Spiegazione semplice: piu’ di 8 milioni di lavoratori aspettano il rinnovo, a partire da quelli del settore pubblico. Quanto sia dissestata la strada verso una crescita reale lo segnala anche lo Svimez che da un lato rivela che il Sud l’anno scorso è cresciuto dell’1%, piu’ dello 0,7% nazionale, ma dall’altro mette le mani avanti spiegando che molto è dovuto a fattori eccezionali che non è detto che si ripetano come il piccolo boom del turismo in un Paese non colpito come altri dal terrorismo e il buon momento dell’agricoltura. Del resto dei 96 mila posti di lavoro in più ben 56 mila sono stati contratti a termine, dovuti appunto in particolare alla ripresa fuori dell’ordinario di quei due settori.
Lo sguardo ora ritorna al tavolo del confronto sulle pensioni che si terra’ domani e sara’ preceduto da riunioni nelle tre case sindacali e da un incessante lavorio sui numeri della vicenda. Quelli spuntati negli ultimi giorni non hanno convinto neppure esponenti del Governo tanto da rimandare ogni valutazione all’incontro di domani. Dal sindacato poi si sostiene che per dare risposte ai problemi sul tappeto serve qualcosa più di due miliardi, da parte governativa non si fanno cifre ma sembrerebbe già un bel successo il poter mettere sul piatto quel miliardo e mezzo di euro di cui si è vociferato a più riprese.
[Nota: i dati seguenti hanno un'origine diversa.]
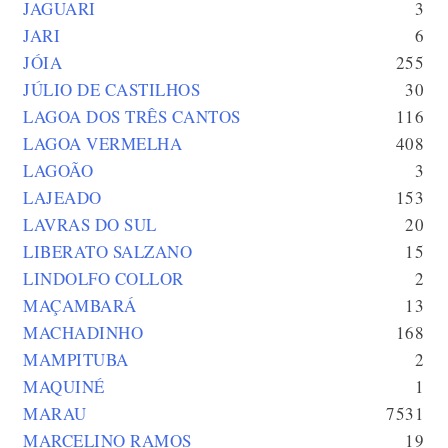
JAGUARI
3
JARI
6
JÓIA
255
JÚLIO DE CASTILHOS
30
LAGOA DOS TRÊS CANTOS
116
LAGOA VERMELHA
408
LAGOÃO
3
LAJEADO
153
LAVRAS DO SUL
20
LIBERATO SALZANO
15
LINDOLFO COLLOR
2
MAÇAMBARÁ
13
MACHADINHO
168
MAMPITUBA
2
MAQUINÉ
1
MARAU
7531
MARCELINO RAMOS
19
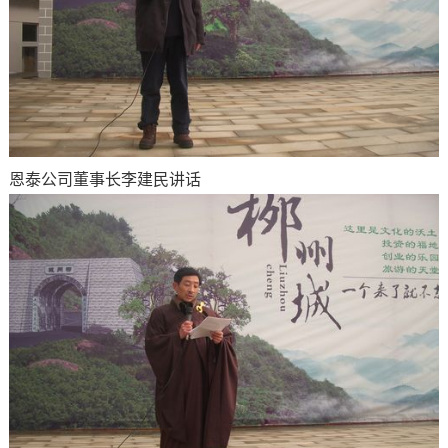
恩泰公司董事长李建民讲话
Alcuni capitoli della discussione si rivolgono a platee estese come nel caso dei lavoratori precoci, circa tre milioni e mezzo senza considerare anche coloro che prima dei 18 anni hanno svolto un qualche sporadico lavoro.
Si tratterebbe di regolare con incentivi un flusso annuo di circa 50 mila unità in uscita dal lavoro. Anche sui lavoratori usuranti pende l’interrogativo se ci si debba occupare solo dell’esistente o allargarlo a nuovi settori come nel caso degli edili. Qui si tratta di allentare vincoli troppo stretti che hanno determinato un andamento davvero singolare: in tutto i lavoratori che hanno superato i vari sbarramenti normativi sarebbero meno… di 2000 finora. E sempre in ballo la sorte dell’anticipi pensionistico. Attesa anche per gli interventi a favore dei pensionati, con possibili miglioramenti per la quattordicesima e la no tax area. La frase piu’ impegnativa e’stata quella del sottosegretario alla Presidenza del Consiglio Nannicini: speriamo a settembre di firmare qualcosa con i sindacati. Di eventuali firme pero’ al momento i sindacati non hanno mai parlato. Prima i risultati. Si vedrà.